┌─ Task material

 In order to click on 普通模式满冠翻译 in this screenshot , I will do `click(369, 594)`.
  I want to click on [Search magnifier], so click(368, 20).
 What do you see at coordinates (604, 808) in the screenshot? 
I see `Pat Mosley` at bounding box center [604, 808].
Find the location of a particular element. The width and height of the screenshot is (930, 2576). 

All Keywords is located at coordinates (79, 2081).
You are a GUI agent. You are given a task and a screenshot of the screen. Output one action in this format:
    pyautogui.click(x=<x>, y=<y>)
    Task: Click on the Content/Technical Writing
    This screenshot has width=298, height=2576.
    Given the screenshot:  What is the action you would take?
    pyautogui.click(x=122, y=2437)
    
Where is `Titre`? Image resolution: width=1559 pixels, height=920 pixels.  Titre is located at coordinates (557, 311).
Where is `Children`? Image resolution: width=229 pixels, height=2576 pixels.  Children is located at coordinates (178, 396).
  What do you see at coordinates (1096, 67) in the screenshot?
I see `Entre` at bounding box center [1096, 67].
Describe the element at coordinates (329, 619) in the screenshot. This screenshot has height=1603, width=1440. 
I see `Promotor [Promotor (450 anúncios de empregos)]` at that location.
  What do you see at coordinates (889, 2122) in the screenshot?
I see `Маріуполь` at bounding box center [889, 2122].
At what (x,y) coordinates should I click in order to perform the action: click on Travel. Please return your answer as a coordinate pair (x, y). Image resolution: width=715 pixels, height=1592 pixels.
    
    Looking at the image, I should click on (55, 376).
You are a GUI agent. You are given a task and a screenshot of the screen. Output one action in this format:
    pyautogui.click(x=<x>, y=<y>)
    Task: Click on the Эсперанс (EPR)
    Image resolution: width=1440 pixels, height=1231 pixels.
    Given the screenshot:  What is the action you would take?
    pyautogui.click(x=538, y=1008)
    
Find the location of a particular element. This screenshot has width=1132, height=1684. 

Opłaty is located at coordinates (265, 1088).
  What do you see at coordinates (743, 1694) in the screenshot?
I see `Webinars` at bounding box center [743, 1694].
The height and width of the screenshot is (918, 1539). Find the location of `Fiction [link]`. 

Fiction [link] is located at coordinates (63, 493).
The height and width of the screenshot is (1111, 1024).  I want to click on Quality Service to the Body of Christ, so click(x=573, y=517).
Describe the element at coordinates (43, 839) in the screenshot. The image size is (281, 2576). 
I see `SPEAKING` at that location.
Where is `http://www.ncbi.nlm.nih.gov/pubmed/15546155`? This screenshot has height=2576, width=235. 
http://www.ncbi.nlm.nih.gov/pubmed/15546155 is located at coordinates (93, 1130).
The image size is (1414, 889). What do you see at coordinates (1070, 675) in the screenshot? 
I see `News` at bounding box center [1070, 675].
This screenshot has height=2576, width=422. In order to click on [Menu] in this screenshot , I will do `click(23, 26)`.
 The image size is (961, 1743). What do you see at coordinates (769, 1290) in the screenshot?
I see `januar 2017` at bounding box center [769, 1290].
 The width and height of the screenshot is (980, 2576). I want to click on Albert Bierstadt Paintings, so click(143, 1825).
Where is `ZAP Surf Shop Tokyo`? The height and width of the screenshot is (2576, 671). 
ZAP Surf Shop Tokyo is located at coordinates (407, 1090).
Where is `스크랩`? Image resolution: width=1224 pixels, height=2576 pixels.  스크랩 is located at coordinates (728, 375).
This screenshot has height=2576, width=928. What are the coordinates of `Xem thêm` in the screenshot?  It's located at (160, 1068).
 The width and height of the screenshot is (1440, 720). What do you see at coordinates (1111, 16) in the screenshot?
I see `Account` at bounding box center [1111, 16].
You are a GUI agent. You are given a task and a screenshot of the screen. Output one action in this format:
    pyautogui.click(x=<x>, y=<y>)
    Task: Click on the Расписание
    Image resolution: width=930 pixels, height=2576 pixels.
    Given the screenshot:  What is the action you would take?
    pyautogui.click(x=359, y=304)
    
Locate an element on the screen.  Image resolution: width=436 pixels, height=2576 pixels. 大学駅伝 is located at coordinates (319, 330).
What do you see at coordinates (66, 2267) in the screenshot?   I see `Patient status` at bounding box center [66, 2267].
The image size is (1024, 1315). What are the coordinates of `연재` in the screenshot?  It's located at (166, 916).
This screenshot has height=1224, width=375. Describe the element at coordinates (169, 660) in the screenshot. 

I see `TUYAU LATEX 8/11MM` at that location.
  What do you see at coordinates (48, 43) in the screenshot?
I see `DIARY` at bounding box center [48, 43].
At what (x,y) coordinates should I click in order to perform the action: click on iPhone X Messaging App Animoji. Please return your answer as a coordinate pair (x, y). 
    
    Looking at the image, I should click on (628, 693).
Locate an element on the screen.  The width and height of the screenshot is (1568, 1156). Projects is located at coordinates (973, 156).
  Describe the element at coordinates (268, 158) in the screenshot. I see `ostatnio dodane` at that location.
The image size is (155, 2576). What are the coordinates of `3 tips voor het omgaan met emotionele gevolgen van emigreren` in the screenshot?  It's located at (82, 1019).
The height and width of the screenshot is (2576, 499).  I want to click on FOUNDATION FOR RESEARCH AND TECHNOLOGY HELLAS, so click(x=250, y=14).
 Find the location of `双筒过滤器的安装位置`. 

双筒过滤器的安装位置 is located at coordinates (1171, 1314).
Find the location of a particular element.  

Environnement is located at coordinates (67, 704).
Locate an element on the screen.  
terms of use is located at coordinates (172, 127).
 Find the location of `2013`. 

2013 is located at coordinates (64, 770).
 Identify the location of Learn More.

└─

▶ **Your goal**:
Nothing may be omitted. Restate all of the entries exactly.

▶ **Completed task**:
 In order to click on 普通模式满冠翻译 in this screenshot , I will do `click(369, 594)`.
  I want to click on [Search magnifier], so click(368, 20).
 What do you see at coordinates (604, 808) in the screenshot? 
I see `Pat Mosley` at bounding box center [604, 808].
Find the location of a particular element. The width and height of the screenshot is (930, 2576). 

All Keywords is located at coordinates (79, 2081).
You are a GUI agent. You are given a task and a screenshot of the screen. Output one action in this format:
    pyautogui.click(x=<x>, y=<y>)
    Task: Click on the Content/Technical Writing
    This screenshot has width=298, height=2576.
    Given the screenshot:  What is the action you would take?
    pyautogui.click(x=122, y=2437)
    
Where is `Titre`? Image resolution: width=1559 pixels, height=920 pixels.  Titre is located at coordinates (557, 311).
Where is `Children`? Image resolution: width=229 pixels, height=2576 pixels.  Children is located at coordinates (178, 396).
  What do you see at coordinates (1096, 67) in the screenshot?
I see `Entre` at bounding box center [1096, 67].
Describe the element at coordinates (329, 619) in the screenshot. This screenshot has height=1603, width=1440. 
I see `Promotor [Promotor (450 anúncios de empregos)]` at that location.
  What do you see at coordinates (889, 2122) in the screenshot?
I see `Маріуполь` at bounding box center [889, 2122].
At what (x,y) coordinates should I click in order to perform the action: click on Travel. Please return your answer as a coordinate pair (x, y). Image resolution: width=715 pixels, height=1592 pixels.
    
    Looking at the image, I should click on (55, 376).
You are a GUI agent. You are given a task and a screenshot of the screen. Output one action in this format:
    pyautogui.click(x=<x>, y=<y>)
    Task: Click on the Эсперанс (EPR)
    Image resolution: width=1440 pixels, height=1231 pixels.
    Given the screenshot:  What is the action you would take?
    pyautogui.click(x=538, y=1008)
    
Find the location of a particular element. This screenshot has width=1132, height=1684. 

Opłaty is located at coordinates (265, 1088).
  What do you see at coordinates (743, 1694) in the screenshot?
I see `Webinars` at bounding box center [743, 1694].
The height and width of the screenshot is (918, 1539). Find the location of `Fiction [link]`. 

Fiction [link] is located at coordinates (63, 493).
The height and width of the screenshot is (1111, 1024).  I want to click on Quality Service to the Body of Christ, so click(x=573, y=517).
Describe the element at coordinates (43, 839) in the screenshot. The image size is (281, 2576). 
I see `SPEAKING` at that location.
Where is `http://www.ncbi.nlm.nih.gov/pubmed/15546155`? This screenshot has height=2576, width=235. 
http://www.ncbi.nlm.nih.gov/pubmed/15546155 is located at coordinates (93, 1130).
The image size is (1414, 889). What do you see at coordinates (1070, 675) in the screenshot? 
I see `News` at bounding box center [1070, 675].
This screenshot has height=2576, width=422. In order to click on [Menu] in this screenshot , I will do `click(23, 26)`.
 The image size is (961, 1743). What do you see at coordinates (769, 1290) in the screenshot?
I see `januar 2017` at bounding box center [769, 1290].
 The width and height of the screenshot is (980, 2576). I want to click on Albert Bierstadt Paintings, so click(143, 1825).
Where is `ZAP Surf Shop Tokyo`? The height and width of the screenshot is (2576, 671). 
ZAP Surf Shop Tokyo is located at coordinates (407, 1090).
Where is `스크랩`? Image resolution: width=1224 pixels, height=2576 pixels.  스크랩 is located at coordinates (728, 375).
This screenshot has height=2576, width=928. What are the coordinates of `Xem thêm` in the screenshot?  It's located at (160, 1068).
 The width and height of the screenshot is (1440, 720). What do you see at coordinates (1111, 16) in the screenshot?
I see `Account` at bounding box center [1111, 16].
You are a GUI agent. You are given a task and a screenshot of the screen. Output one action in this format:
    pyautogui.click(x=<x>, y=<y>)
    Task: Click on the Расписание
    Image resolution: width=930 pixels, height=2576 pixels.
    Given the screenshot:  What is the action you would take?
    pyautogui.click(x=359, y=304)
    
Locate an element on the screen.  Image resolution: width=436 pixels, height=2576 pixels. 大学駅伝 is located at coordinates (319, 330).
What do you see at coordinates (66, 2267) in the screenshot?   I see `Patient status` at bounding box center [66, 2267].
The image size is (1024, 1315). What are the coordinates of `연재` in the screenshot?  It's located at (166, 916).
This screenshot has height=1224, width=375. Describe the element at coordinates (169, 660) in the screenshot. 

I see `TUYAU LATEX 8/11MM` at that location.
  What do you see at coordinates (48, 43) in the screenshot?
I see `DIARY` at bounding box center [48, 43].
At what (x,y) coordinates should I click in order to perform the action: click on iPhone X Messaging App Animoji. Please return your answer as a coordinate pair (x, y). 
    
    Looking at the image, I should click on (628, 693).
Locate an element on the screen.  The width and height of the screenshot is (1568, 1156). Projects is located at coordinates (973, 156).
  Describe the element at coordinates (268, 158) in the screenshot. I see `ostatnio dodane` at that location.
The image size is (155, 2576). What are the coordinates of `3 tips voor het omgaan met emotionele gevolgen van emigreren` in the screenshot?  It's located at (82, 1019).
The height and width of the screenshot is (2576, 499).  I want to click on FOUNDATION FOR RESEARCH AND TECHNOLOGY HELLAS, so click(x=250, y=14).
 Find the location of `双筒过滤器的安装位置`. 

双筒过滤器的安装位置 is located at coordinates (1171, 1314).
Find the location of a particular element.  

Environnement is located at coordinates (67, 704).
Locate an element on the screen.  
terms of use is located at coordinates (172, 127).
 Find the location of `2013`. 

2013 is located at coordinates (64, 770).
 Identify the location of Learn More.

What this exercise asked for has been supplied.